Within this material, how many lines have the string "Ивановец" in them? The answer is a number, with nothing added.

Stored data —
[Start of section]

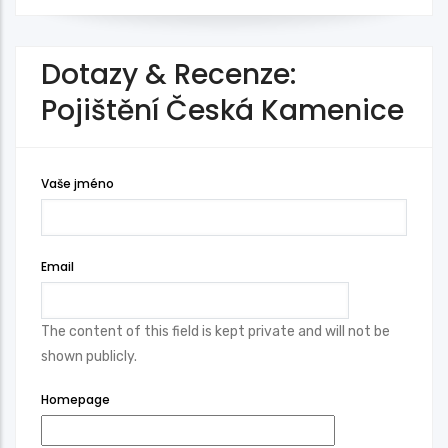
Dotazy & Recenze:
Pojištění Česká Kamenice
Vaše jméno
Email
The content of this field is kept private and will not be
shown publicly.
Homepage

[End of section]
[Start of section]

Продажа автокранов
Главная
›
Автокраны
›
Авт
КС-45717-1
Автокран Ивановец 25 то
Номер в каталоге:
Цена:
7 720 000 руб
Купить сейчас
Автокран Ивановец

[End of section]
[Start of section]

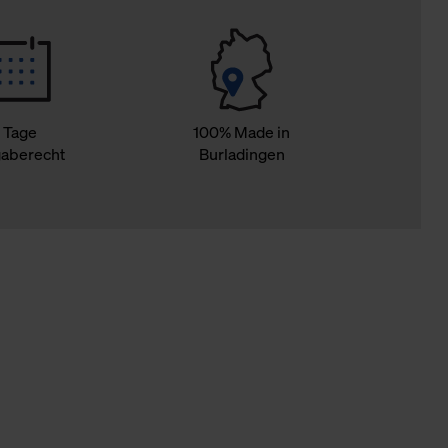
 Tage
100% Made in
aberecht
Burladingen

[End of section]

Solution for this exercise —
2